* **EXERCISE PROMPT**
Each line of the data should be given again exactly.

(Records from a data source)
= = =

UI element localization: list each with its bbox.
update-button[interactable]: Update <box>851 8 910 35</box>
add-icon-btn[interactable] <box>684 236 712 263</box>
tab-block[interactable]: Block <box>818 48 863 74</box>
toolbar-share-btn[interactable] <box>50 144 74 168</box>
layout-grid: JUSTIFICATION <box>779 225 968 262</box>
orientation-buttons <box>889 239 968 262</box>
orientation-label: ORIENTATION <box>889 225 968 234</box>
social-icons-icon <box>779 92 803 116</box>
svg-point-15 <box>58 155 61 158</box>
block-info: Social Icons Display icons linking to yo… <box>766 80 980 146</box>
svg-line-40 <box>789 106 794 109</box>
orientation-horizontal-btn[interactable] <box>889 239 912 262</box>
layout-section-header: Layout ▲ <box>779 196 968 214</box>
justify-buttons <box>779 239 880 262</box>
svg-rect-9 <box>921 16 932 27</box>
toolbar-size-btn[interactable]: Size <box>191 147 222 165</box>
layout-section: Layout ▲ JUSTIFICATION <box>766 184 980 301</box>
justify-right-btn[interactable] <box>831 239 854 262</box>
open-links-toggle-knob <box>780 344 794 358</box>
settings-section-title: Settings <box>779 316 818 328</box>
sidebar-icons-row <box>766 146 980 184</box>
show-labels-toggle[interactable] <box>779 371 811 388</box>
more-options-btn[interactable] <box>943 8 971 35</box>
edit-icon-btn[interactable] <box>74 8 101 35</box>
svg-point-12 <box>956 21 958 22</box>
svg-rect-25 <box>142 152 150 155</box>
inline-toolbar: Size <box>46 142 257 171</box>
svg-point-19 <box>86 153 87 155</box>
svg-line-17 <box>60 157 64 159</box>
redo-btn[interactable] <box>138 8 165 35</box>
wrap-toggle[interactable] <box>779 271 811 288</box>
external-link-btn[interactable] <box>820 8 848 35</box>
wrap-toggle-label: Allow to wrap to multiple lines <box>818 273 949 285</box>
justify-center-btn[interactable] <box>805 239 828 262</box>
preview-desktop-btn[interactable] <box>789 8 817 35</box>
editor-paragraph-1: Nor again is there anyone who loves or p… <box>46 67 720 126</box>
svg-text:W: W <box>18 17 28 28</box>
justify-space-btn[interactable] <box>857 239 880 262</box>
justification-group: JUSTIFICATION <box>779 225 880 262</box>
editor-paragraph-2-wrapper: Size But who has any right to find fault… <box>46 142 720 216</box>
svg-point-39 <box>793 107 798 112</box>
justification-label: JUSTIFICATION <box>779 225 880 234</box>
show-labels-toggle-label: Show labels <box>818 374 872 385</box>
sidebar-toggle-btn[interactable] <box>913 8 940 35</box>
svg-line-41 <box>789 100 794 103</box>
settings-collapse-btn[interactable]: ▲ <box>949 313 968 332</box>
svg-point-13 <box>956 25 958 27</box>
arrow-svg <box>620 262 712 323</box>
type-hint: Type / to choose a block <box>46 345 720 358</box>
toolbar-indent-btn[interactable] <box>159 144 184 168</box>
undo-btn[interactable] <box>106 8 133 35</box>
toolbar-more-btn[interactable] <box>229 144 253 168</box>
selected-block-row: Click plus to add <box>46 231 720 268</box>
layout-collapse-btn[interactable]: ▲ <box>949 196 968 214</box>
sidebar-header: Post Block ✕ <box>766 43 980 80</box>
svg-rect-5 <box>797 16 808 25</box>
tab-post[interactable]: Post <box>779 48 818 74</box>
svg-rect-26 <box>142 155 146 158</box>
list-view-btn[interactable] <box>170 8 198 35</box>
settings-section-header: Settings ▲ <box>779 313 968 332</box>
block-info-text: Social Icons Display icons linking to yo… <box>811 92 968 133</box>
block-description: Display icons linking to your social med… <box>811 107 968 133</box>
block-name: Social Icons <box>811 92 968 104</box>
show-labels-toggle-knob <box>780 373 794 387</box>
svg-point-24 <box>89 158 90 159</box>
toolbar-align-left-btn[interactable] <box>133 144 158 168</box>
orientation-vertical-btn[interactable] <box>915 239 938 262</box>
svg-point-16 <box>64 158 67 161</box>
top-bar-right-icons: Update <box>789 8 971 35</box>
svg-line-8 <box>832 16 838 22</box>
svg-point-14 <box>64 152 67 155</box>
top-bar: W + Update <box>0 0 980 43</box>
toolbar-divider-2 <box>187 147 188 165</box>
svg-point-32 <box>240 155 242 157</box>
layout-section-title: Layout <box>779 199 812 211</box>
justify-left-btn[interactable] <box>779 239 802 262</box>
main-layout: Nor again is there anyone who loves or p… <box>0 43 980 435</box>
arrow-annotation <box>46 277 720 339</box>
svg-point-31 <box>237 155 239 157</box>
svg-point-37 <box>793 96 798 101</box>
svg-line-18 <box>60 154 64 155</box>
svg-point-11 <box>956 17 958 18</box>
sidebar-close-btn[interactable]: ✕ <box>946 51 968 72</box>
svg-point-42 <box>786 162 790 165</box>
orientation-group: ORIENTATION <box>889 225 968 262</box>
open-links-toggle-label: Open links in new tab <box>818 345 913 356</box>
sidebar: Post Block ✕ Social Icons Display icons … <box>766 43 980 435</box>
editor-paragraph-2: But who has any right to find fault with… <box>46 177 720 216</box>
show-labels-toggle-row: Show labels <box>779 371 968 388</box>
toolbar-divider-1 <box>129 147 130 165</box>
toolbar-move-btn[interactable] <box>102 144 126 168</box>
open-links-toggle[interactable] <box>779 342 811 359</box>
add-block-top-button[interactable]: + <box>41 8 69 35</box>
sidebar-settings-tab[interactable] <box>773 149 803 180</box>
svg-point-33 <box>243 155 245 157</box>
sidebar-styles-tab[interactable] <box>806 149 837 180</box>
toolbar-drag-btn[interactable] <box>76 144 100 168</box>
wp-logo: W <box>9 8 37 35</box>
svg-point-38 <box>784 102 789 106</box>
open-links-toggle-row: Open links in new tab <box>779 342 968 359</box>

= = =

* **RESULT OF THE EXERCISE**
UI element localization: list each with its bbox.
update-button[interactable]: Update <box>851 8 910 35</box>
add-icon-btn[interactable] <box>684 236 712 263</box>
tab-block[interactable]: Block <box>818 48 863 74</box>
toolbar-share-btn[interactable] <box>50 144 74 168</box>
layout-grid: JUSTIFICATION <box>779 225 968 262</box>
orientation-buttons <box>889 239 968 262</box>
orientation-label: ORIENTATION <box>889 225 968 234</box>
social-icons-icon <box>779 92 803 116</box>
svg-point-15 <box>58 155 61 158</box>
block-info: Social Icons Display icons linking to yo… <box>766 80 980 146</box>
svg-line-40 <box>789 106 794 109</box>
orientation-horizontal-btn[interactable] <box>889 239 912 262</box>
layout-section-header: Layout ▲ <box>779 196 968 214</box>
justify-buttons <box>779 239 880 262</box>
svg-rect-9 <box>921 16 932 27</box>
toolbar-size-btn[interactable]: Size <box>191 147 222 165</box>
layout-section: Layout ▲ JUSTIFICATION <box>766 184 980 301</box>
justify-right-btn[interactable] <box>831 239 854 262</box>
open-links-toggle-knob <box>780 344 794 358</box>
settings-section-title: Settings <box>779 316 818 328</box>
sidebar-icons-row <box>766 146 980 184</box>
show-labels-toggle[interactable] <box>779 371 811 388</box>
more-options-btn[interactable] <box>943 8 971 35</box>
edit-icon-btn[interactable] <box>74 8 101 35</box>
svg-point-12 <box>956 21 958 22</box>
svg-rect-25 <box>142 152 150 155</box>
inline-toolbar: Size <box>46 142 257 171</box>
svg-point-19 <box>86 153 87 155</box>
svg-line-17 <box>60 157 64 159</box>
redo-btn[interactable] <box>138 8 165 35</box>
wrap-toggle[interactable] <box>779 271 811 288</box>
external-link-btn[interactable] <box>820 8 848 35</box>
wrap-toggle-label: Allow to wrap to multiple lines <box>818 273 949 285</box>
justify-center-btn[interactable] <box>805 239 828 262</box>
preview-desktop-btn[interactable] <box>789 8 817 35</box>
editor-paragraph-1: Nor again is there anyone who loves or p… <box>46 67 720 126</box>
svg-text:W: W <box>18 17 28 28</box>
justify-space-btn[interactable] <box>857 239 880 262</box>
justification-group: JUSTIFICATION <box>779 225 880 262</box>
editor-paragraph-2-wrapper: Size But who has any right to find fault… <box>46 142 720 216</box>
svg-point-39 <box>793 107 798 112</box>
justification-label: JUSTIFICATION <box>779 225 880 234</box>
show-labels-toggle-label: Show labels <box>818 374 872 385</box>
sidebar-toggle-btn[interactable] <box>913 8 940 35</box>
svg-line-41 <box>789 100 794 103</box>
settings-collapse-btn[interactable]: ▲ <box>949 313 968 332</box>
svg-point-13 <box>956 25 958 27</box>
arrow-svg <box>620 262 712 323</box>
type-hint: Type / to choose a block <box>46 345 720 358</box>
toolbar-indent-btn[interactable] <box>159 144 184 168</box>
undo-btn[interactable] <box>106 8 133 35</box>
toolbar-more-btn[interactable] <box>229 144 253 168</box>
selected-block-row: Click plus to add <box>46 231 720 268</box>
layout-collapse-btn[interactable]: ▲ <box>949 196 968 214</box>
sidebar-header: Post Block ✕ <box>766 43 980 80</box>
svg-rect-5 <box>797 16 808 25</box>
tab-post[interactable]: Post <box>779 48 818 74</box>
svg-rect-26 <box>142 155 146 158</box>
list-view-btn[interactable] <box>170 8 198 35</box>
settings-section-header: Settings ▲ <box>779 313 968 332</box>
block-info-text: Social Icons Display icons linking to yo… <box>811 92 968 133</box>
block-description: Display icons linking to your social med… <box>811 107 968 133</box>
block-name: Social Icons <box>811 92 968 104</box>
show-labels-toggle-knob <box>780 373 794 387</box>
svg-point-24 <box>89 158 90 159</box>
toolbar-align-left-btn[interactable] <box>133 144 158 168</box>
orientation-vertical-btn[interactable] <box>915 239 938 262</box>
svg-point-16 <box>64 158 67 161</box>
top-bar-right-icons: Update <box>789 8 971 35</box>
svg-line-8 <box>832 16 838 22</box>
svg-point-14 <box>64 152 67 155</box>
top-bar: W + Update <box>0 0 980 43</box>
toolbar-divider-2 <box>187 147 188 165</box>
svg-point-32 <box>240 155 242 157</box>
layout-section-title: Layout <box>779 199 812 211</box>
justify-left-btn[interactable] <box>779 239 802 262</box>
main-layout: Nor again is there anyone who loves or p… <box>0 43 980 435</box>
arrow-annotation <box>46 277 720 339</box>
svg-point-31 <box>237 155 239 157</box>
svg-point-37 <box>793 96 798 101</box>
svg-line-18 <box>60 154 64 155</box>
svg-point-11 <box>956 17 958 18</box>
sidebar-close-btn[interactable]: ✕ <box>946 51 968 72</box>
svg-point-42 <box>786 162 790 165</box>
orientation-group: ORIENTATION <box>889 225 968 262</box>
open-links-toggle-label: Open links in new tab <box>818 345 913 356</box>
sidebar: Post Block ✕ Social Icons Display icons … <box>766 43 980 435</box>
editor-paragraph-2: But who has any right to find fault with… <box>46 177 720 216</box>
show-labels-toggle-row: Show labels <box>779 371 968 388</box>
toolbar-divider-1 <box>129 147 130 165</box>
toolbar-move-btn[interactable] <box>102 144 126 168</box>
open-links-toggle[interactable] <box>779 342 811 359</box>
add-block-top-button[interactable]: + <box>41 8 69 35</box>
sidebar-settings-tab[interactable] <box>773 149 803 180</box>
svg-point-33 <box>243 155 245 157</box>
sidebar-styles-tab[interactable] <box>806 149 837 180</box>
toolbar-drag-btn[interactable] <box>76 144 100 168</box>
wp-logo: W <box>9 8 37 35</box>
svg-point-38 <box>784 102 789 106</box>
open-links-toggle-row: Open links in new tab <box>779 342 968 359</box>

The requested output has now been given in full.